Klapmeier, who co-founded Cirrus with his brother Dale, has been targeting individual investors who already have an involvement in aviation. In these economic times, he said, large, traditionally oriented investment houses aren’t inclined to finance general aviation because they don’t understand it. His goal is to raise enough capital to convince Cirrus’s majority investor, Kuwait’s Arcapita Ventures investment group, to sell him the Vision project and let him lead a separate company dedicated to manufacturing the SF50 Vision single-engine jet.

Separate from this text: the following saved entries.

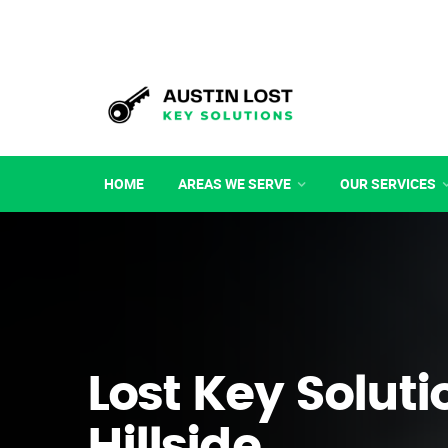
HOME
AREAS WE SERVE
OUR SERVICES
Lost Key Soluti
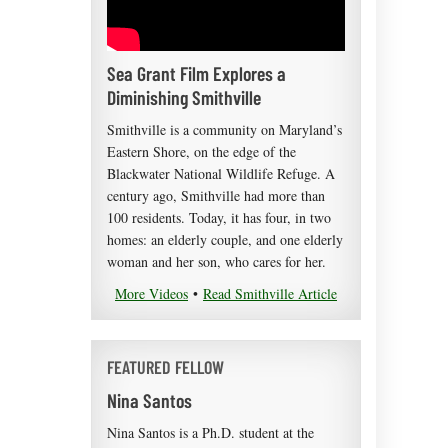
Sea Grant Film Explores a
Diminishing Smithville
Smithville is a community on Maryland’s
Eastern Shore, on the edge of the
Blackwater National Wildlife Refuge. A
century ago, Smithville had more than
100 residents. Today, it has four, in two
homes: an elderly couple, and one elderly
woman and her son, who cares for her.
More Videos
•
Read Smithville Article
FEATURED FELLOW
Nina Santos
Nina Santos is a Ph.D. student at the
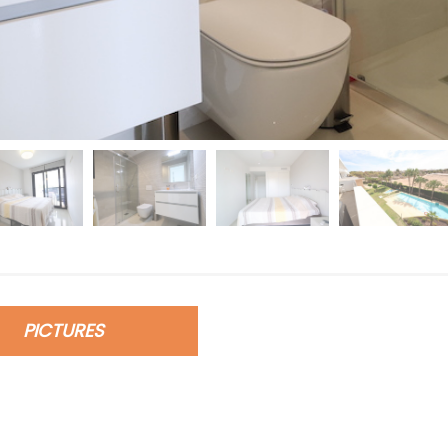
PICTURES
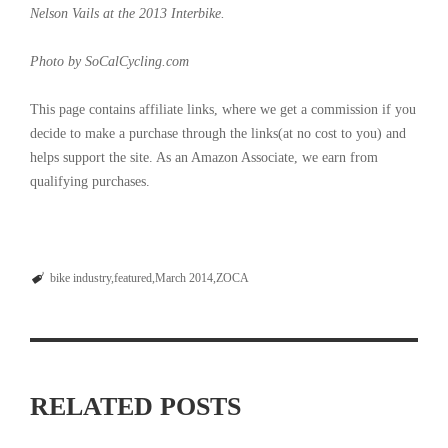
Nelson Vails at the 2013 Interbike.
Photo by SoCalCycling.com
This page contains affiliate links, where we get a commission if you
decide to make a purchase through the links(at no cost to you) and
helps support the site. As an Amazon Associate, we earn from
qualifying purchases.
bike industry
featured
March 2014
ZOCA
RELATED POSTS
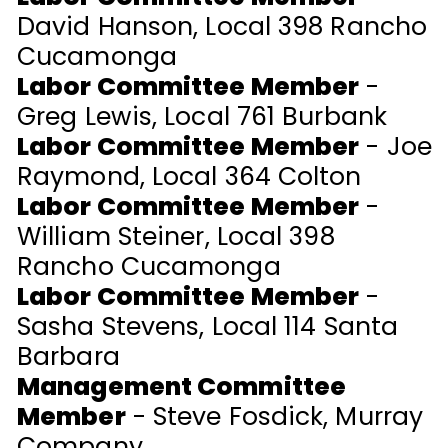
David Hanson, Local 398 Rancho
Cucamonga
Labor Committee Member
-
Greg Lewis, Local 761 Burbank
Labor Committee Member
- Joe
Raymond, Local 364 Colton
Labor Committee Member
-
William Steiner, Local 398
Rancho Cucamonga
Labor Committee Member
-
Sasha Stevens, Local 114 Santa
Barbara
Management Committee
Member
- Steve Fosdick, Murray
Company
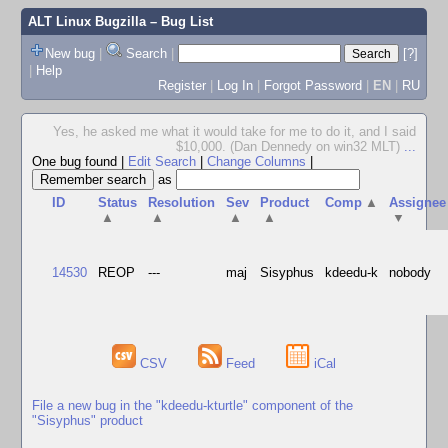
ALT Linux Bugzilla
– Bug List
New bug
|
Search
|
[?]
|
Help
Register
|
Log In
|
Forgot Password
|
EN
|
RU
Yes, he asked me what it would take for me to do it, and I said
$10,000. (Dan Dennedy on win32 MLT)
...
One bug found
|
Edit Search
|
Change Columns
|
as
ID
Status
Resolution
Sev
Product
Comp
▲
Assignee
▲
▲
▲
▲
▼
14530
REOP
---
maj
Sisyphus
kdeedu-k
nobody
CSV
Feed
iCal
File a new bug in the "kdeedu-kturtle" component of the
"Sisyphus" product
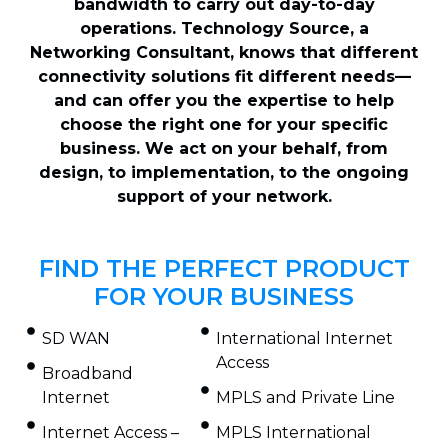
bandwidth to carry out day-to-day
operations. Technology Source, a
Networking Consultant, knows that different
connectivity solutions fit different needs—
and can offer you the expertise to help
choose the right one for your specific
business. We act on your behalf, from
design, to implementation, to the ongoing
support of your network.
FIND THE PERFECT PRODUCT
FOR YOUR BUSINESS
SD WAN
International Internet
Access
Broadband
Internet
MPLS and Private Line
Internet Access –
MPLS International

Meanwhile, Cirrus CEO Brent Wouters, who was brought in to run the company by Arcaptia, said at an event June 26 at the Cirrus Migration (an annual fly-in organized by the Cirrus Owners and Pilots Association) that he “doesn’t see a future for Cirrus without the jet.” At the same time, he said that “in the current capital-restrained world, the board is obligated to seek more funding for the project…and responding to Klapmeier is part of this strategy.”
So far, Cirrus has garnered deposits for 352 Visions, at $100,000 each. That accounts for $35 million, which has been used in testing and designing the Vision. Klapmeier estimated that two more rounds of financing—at $60 million each—would be needed to bring the Vision to market. Merrill Lynch has been serving as financial advisor to the Klapmeier group, and has been negotiating with Arcapita.
Should he be successful, Klapmeier said that he would likely remain on Cirrus’ board of directors, “but probably not as chairman.” He said that much is yet to be determined, in terms of who would take responsibility for the deposits (some depositors are asking for their money back), what will be spent in developing the jet, and how any financial arrangement is ultimately structured. Klapmeier would like to build the jet in Duluth, but wouldn’t rule out another location. He said he would rename the jet and that the name “Aegis” is a current favorite.